2022/06/12 16:35


こんにちは。

ZASSHUを制作しております、矢野です。

雑種犬の魅力を伝えるために制作をはじめた『ZASSHU(ザッシュ)』が、この度2022年6月19日に無事に創刊号を発行できる運びとなりました。これもひとえに雑種を愛する多くの方々の温かいご支援、ご協力のおかげで本当に感謝しかありません...!

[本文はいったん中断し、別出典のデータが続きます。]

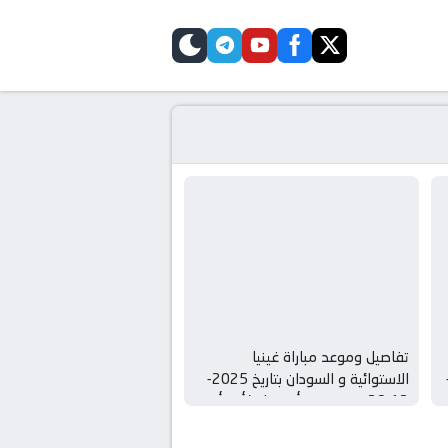
telegram
skin
youtube
facebook
twitter
تفاصيل وموعد مباراة غينيا
تاريخ 2025-12-
الاستوائية و السودان بتاريخ 2025-
12-28 في دوري أفريقيا, كأس أمم
إفريقيا – المجموعة ه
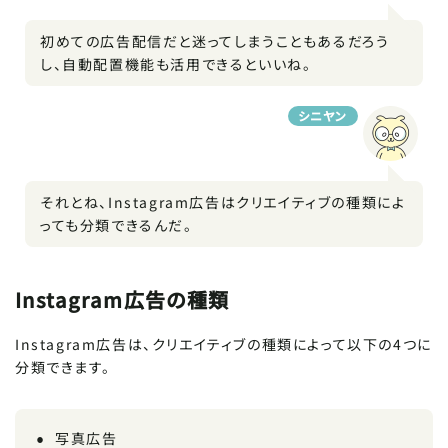
初めての広告配信だと迷ってしまうこともあるだろう
し、自動配置機能も活用できるといいね。
シニヤン
それとね、Instagram広告はクリエイティブの種類によ
っても分類できるんだ。
Instagram広告の種類
Instagram広告は、クリエイティブの種類によって以下の4つに
分類できます。
写真広告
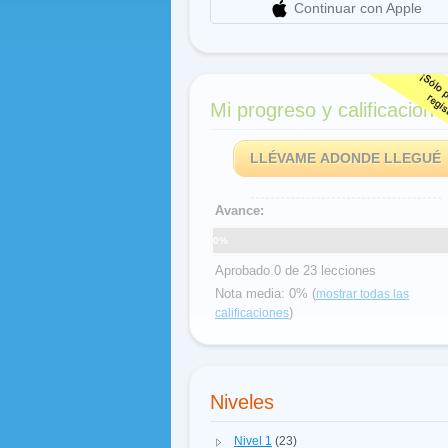
Continuar con Apple
Mi progreso y calificacione
LLÉVAME ADONDE LLEGUÉ
Avance:
0%
Aprobado 0 de 23 lecciones
Nota media: 0% (
mostrar todas las
)
calificaciones
Niveles
Nivel 1
(23)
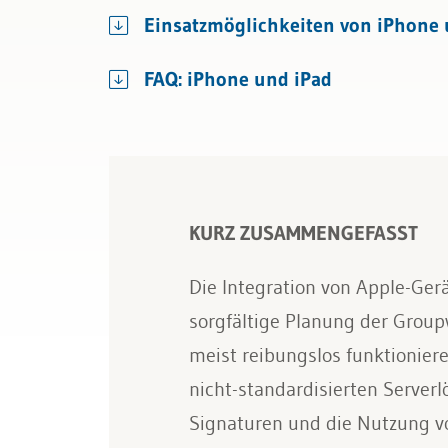
Bau & Immobilien
Wettbewerb und Handel
Einsatzmöglichkeiten von iPhone 
Transport und Verkehr
FAQ: iPhone und iPad
Allgemeines Privatrecht
Datenschutz und IT-Recht
KURZ ZUSAMMENGEFASST
Die Integration von Apple-Ger
sorgfältige Planung der Grou
meist reibungslos funktionier
nicht-standardisierten Serverl
Signaturen und die Nutzung vo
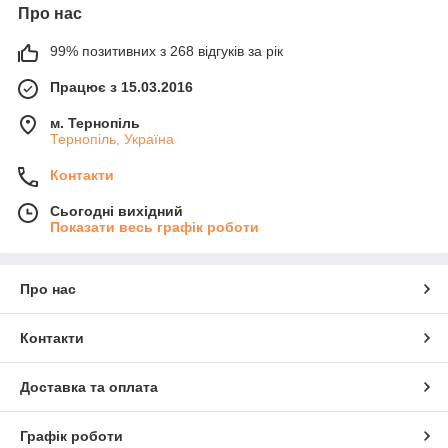
Про нас
99% позитивних з 268 відгуків за рік
Працює з 15.03.2016
м. Тернопіль
Тернопіль, Україна
Контакти
Сьогодні вихідний
Показати весь графік роботи
Про нас
Контакти
Доставка та оплата
Графік роботи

そもそも、フリーランスでデザインやイラストの仕事をしている私がどうしてこんな活動を始めたのか、そして完成に至るまでにどんな思いだったのか、ZASSHUのページ内に記載してあることとも被るのですが、こちらでも少しだけお伝えさせてください。


私は小学2年生のときに最初の保護犬を家族に迎えました。その子は「こんなに可愛いことってある?」って毎日新鮮にびっくりするくらい可愛くて、犬という生き物が大好きになりました。しかし、それと同時にその子と出会うまでの過程で殺処分の問題を知って、猛烈に悲しくてもどかしい気持ちを抱えることになりました。


それからデザイナーという仕事に就きながらも、頭の片隅にはずっと保護犬たちのことがありました。

結婚して家を買って夫婦で元野犬の子『あげぱん』を迎えてから、その想いはさらに強くなりました。
保護されたタイミングや場所が違えば生きられなかったかもしれない命は、信じられないくらいの幸せを私たちに与えてくれています。だからこそ、この子たちのために自分が一番役に立てることは何なのか...と頭の中でぐるぐるずっと考えていました。



信頼できる保護団体さんに寄付をすることが誰もができる方法で、一番有効な協力の仕方なのかなと思います。しかし、大した額でもない私の収入の一部を寄付し続けるよりも、もっと自分の持つスキルを直接活かした方が永続的かつ価値のある協力の仕方になるのではと思ったのです。
それから、より多くの保護犬たちが幸せになるためにデザインの力でできることはなんなのかと色んな思案を重ねていく中で、ふと思いついたのが雑種の雑誌を作るということでした。最初は夫との他愛もない会話の中で出てきたダジャレみたいなものだったのですが、
たしかに犬種に特化した雑誌やサイトは色々あるのに、雑種の雑誌ってないなぁ…。
そもそも、保護犬のことを“よく知らない”から犬を迎えるときの選択肢に入っていない人が多いのでは…?
保護犬の多くを占める雑種の魅力がもっと広く伝わるようなものを作ったら社会の認識が変わるかも…⁉︎

そういった希望を込めて、雑種の雑誌『ZASSHU』の構想を膨らませていったのです。


動物の保護活動に関する話題でよく「犬は可哀想なのに、牛や豚は可哀想じゃないのか」という議論を耳にします。

命の重さに対する正しさは私にはわかりません。というよりも、それは正しいかどうかでは計れないと思うのです。何が可哀想で何が仕方ないのか。何を守るべきで何を賭すべきなのか。その価値観は人それぞれ違って当たり前です。

だからこそ、正義でも善悪でもなく、私はただ自分が大事にしたいと思う命がいかに素敵で愛おしいものかを、たくさんの人に知ってもらいたくて、雑種犬の魅力を伝えようと思いました。何も否定をせずに、ただ全力で愛おしい雑種の子たちを肯定しようと決めました。

それから、雑誌を作るにしても紹介させてもらえるワンコや飼い主さんと知り合わなければ!と思い、細々とインスタをはじめました。
私は保護活動をしている人でもないし、ドッグトレーナーでもないし、専門的な知識は全くないただの犬好きデザイナーです。そんな私がこういった活動をはじめるのは保護犬たちへの意識の高い人々からしてみればどうなんだろう...と気後れする気持ちも強かったのですが、はじめてみれば雑種犬を愛する多くの人から応援をいただき、「みんな同じ気持ちなんだな」と改めて実感できました。
その後、取材協力やアンケート協力、写真掲載の許可などにも本当にあたたかく応えていただき、ひとつの冊子を作っていく中で今まで気づかなかった視点に気づかせてもらえたり、知らなかったことを知れたり、色んな発見を与えてもらえて自分自身も少しアップグレードされた気がしています。
コンテンツ制作に関する細かい話はまた別のブログで書かせてもらおうと思いますが、とにかく貴重な経験をさせていただけたことに感謝しかありません。


今現在、フォロワーさんの多くがみんなそれぞれに姿形の違う雑種の子を飼っていて、同じような境遇で保護された子たちがみんな幸せになることを願っています。この純粋な想いがそのまま多くの人に広がって、オンリーワンな犬たちが巷にもっと多く溢れたら、なんだか素敵じゃないですか? ZASSHUが少しでもその手助けになればいいなと願っています。